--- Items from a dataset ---
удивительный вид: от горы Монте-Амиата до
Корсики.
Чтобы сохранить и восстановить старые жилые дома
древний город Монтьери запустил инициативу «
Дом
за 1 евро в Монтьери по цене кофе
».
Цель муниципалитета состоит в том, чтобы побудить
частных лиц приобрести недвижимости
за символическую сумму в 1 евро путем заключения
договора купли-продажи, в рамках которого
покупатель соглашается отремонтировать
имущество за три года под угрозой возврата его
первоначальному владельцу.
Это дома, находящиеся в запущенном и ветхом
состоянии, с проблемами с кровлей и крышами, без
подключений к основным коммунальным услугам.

* * *

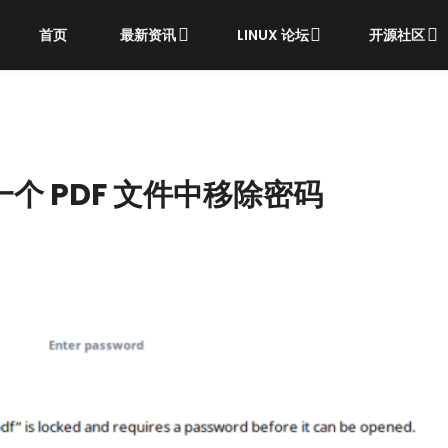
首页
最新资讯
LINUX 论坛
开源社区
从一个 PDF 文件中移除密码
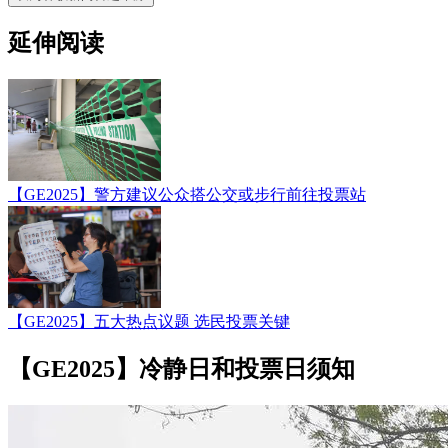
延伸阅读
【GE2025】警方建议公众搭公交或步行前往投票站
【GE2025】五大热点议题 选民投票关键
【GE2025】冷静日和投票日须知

--- Goal of the exercise ---
Look above for the line with "первоначальному владельцу." and the line with "подключений к основным коммунальным услугам.". Write out those two lines and all the lines between them, exactly, and no others.

--- Final answer ---
первоначальному владельцу.
Это дома, находящиеся в запущенном и ветхом
состоянии, с проблемами с кровлей и крышами, без
подключений к основным коммунальным услугам.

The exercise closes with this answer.